Pelee Island Winery Late Autumn Riesling
Region: Pelee Island VQA
Maker: Pelee Island Winery, Kingsville, Ontario
Yes, Canada does produce wine. Most of it is in southern British Columbia or southern Ontario. In Ontario, the Niagra penninsula, between lake Ontario and the Niagra river. Pelee Island is the southernmost point in Canada. It is an island in Lake Erie south of the Pennisula known as Point Pelee. It’s a unique enviroment, being an island in a large inland body of water. It is are famous for ice wine, but Pelee produces an impressive array of table wines as well.

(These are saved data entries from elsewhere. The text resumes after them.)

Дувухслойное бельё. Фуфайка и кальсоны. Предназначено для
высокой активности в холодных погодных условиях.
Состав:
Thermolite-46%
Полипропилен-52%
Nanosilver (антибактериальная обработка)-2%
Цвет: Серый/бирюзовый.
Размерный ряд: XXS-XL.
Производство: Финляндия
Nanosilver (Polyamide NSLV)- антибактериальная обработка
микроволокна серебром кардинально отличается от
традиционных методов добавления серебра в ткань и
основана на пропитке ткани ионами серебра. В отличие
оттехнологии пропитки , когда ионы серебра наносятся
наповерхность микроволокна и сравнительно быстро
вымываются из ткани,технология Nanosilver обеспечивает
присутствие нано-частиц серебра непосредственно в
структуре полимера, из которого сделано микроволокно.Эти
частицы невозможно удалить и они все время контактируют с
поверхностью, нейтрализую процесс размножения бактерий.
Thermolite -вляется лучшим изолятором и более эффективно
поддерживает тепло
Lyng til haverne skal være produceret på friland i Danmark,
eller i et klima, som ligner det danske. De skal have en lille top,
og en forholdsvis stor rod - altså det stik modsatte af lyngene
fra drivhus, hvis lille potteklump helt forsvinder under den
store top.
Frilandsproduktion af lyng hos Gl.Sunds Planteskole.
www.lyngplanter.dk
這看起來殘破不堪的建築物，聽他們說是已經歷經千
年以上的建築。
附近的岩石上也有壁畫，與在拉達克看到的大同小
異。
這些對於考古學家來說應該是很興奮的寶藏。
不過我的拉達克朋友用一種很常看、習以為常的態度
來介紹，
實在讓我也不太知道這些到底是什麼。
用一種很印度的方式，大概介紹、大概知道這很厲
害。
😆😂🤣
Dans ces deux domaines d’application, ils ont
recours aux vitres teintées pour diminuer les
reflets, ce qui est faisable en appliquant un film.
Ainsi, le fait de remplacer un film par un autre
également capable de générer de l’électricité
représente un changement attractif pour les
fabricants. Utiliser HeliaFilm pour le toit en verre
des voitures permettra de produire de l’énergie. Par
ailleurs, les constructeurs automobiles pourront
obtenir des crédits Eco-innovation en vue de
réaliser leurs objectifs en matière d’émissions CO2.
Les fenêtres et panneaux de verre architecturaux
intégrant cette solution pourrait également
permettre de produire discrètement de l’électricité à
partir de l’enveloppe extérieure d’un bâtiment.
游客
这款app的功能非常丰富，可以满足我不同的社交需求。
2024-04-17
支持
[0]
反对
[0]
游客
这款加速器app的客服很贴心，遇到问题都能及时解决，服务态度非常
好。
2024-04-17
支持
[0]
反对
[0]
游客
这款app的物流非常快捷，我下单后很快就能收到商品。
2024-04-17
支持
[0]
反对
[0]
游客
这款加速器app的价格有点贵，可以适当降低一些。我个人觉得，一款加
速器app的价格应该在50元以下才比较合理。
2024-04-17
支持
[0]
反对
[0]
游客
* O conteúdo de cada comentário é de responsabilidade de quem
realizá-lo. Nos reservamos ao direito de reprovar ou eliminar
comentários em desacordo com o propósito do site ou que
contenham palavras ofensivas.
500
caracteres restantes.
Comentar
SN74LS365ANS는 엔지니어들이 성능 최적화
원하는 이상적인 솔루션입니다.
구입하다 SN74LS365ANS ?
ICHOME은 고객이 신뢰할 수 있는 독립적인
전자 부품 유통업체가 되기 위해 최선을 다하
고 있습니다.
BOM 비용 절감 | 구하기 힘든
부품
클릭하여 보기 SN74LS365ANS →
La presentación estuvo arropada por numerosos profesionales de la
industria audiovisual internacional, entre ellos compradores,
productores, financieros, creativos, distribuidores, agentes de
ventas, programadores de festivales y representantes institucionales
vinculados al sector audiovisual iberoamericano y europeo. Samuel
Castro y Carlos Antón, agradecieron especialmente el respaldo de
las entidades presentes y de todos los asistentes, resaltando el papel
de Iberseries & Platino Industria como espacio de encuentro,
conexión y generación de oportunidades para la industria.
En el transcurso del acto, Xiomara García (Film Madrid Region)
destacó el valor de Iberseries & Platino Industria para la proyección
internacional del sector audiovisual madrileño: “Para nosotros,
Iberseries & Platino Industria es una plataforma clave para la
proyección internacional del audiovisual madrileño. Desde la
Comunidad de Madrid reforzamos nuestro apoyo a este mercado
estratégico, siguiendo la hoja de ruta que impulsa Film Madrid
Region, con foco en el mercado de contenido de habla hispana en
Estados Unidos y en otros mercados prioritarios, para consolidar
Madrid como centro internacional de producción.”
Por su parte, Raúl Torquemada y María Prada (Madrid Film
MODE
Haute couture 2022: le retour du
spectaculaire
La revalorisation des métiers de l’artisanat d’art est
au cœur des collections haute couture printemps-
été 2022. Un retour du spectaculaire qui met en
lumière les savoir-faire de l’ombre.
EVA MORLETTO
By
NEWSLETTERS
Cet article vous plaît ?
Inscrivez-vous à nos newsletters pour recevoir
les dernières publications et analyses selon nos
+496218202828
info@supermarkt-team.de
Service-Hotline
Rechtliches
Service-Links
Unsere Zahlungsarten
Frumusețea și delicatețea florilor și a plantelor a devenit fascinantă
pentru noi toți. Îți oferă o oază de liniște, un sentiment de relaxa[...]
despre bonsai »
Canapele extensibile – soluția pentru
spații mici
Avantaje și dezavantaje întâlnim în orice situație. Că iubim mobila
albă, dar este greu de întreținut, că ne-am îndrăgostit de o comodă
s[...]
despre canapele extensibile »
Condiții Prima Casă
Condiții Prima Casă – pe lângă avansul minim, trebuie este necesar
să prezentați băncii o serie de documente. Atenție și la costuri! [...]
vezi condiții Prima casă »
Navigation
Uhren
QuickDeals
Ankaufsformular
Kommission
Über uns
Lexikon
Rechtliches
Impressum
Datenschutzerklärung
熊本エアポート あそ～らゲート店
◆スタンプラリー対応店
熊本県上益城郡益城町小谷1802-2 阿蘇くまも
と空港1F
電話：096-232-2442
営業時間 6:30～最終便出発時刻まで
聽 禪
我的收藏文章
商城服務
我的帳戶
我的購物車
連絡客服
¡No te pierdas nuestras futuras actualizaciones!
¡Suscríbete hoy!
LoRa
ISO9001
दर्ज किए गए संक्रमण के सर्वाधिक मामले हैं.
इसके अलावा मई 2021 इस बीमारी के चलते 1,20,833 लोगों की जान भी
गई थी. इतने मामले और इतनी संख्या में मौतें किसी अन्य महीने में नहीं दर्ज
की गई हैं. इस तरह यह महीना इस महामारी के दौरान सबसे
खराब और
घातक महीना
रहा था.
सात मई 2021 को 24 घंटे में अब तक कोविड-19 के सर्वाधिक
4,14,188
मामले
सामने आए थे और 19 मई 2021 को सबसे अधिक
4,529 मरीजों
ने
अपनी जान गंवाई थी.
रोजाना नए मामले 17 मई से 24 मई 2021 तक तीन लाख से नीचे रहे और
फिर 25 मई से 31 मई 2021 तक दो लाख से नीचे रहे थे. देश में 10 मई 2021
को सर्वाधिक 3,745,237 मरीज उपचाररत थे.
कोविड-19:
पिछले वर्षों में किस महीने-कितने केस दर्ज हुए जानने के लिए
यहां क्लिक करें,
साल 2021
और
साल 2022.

The wine is light gold. Three years in the bottle no doubt contributed a great deal to its present color, that’s is close to the upper limit for Rieslings. The nose is rich, heavy on the apples and apricots. It’s fairly heavy on the palate, too, for a Riesling.
But when I first opened the bottle, the sweetness of it shocked me. Since it is labeled as a “Late Autumn Riesling” I expected it to be sweet, but this is a different kinda sweet. It tastes like there has been sucrose, table sugar, added. This is not a rare thing, it’s even done in Riesling’s home turf, Germany, but it tends to be something of a distraction. This is done to sweeten up wines that may not have had enough time to fully ripen on their own, a chronic problem in places like Canada and Northern Europe, even for a late bloomer like Riesling. Nevertheless, after a sit in the fridge overnight, this sugary sweetness has disapated (or I’ve gotten used to it) and it now seems to be much more drinkable. The apple has taken the lead, though, Paula or Gala apples specifically.
Overall, not a bad wine for drinking on its own, if you have a bit of a sweet tooth.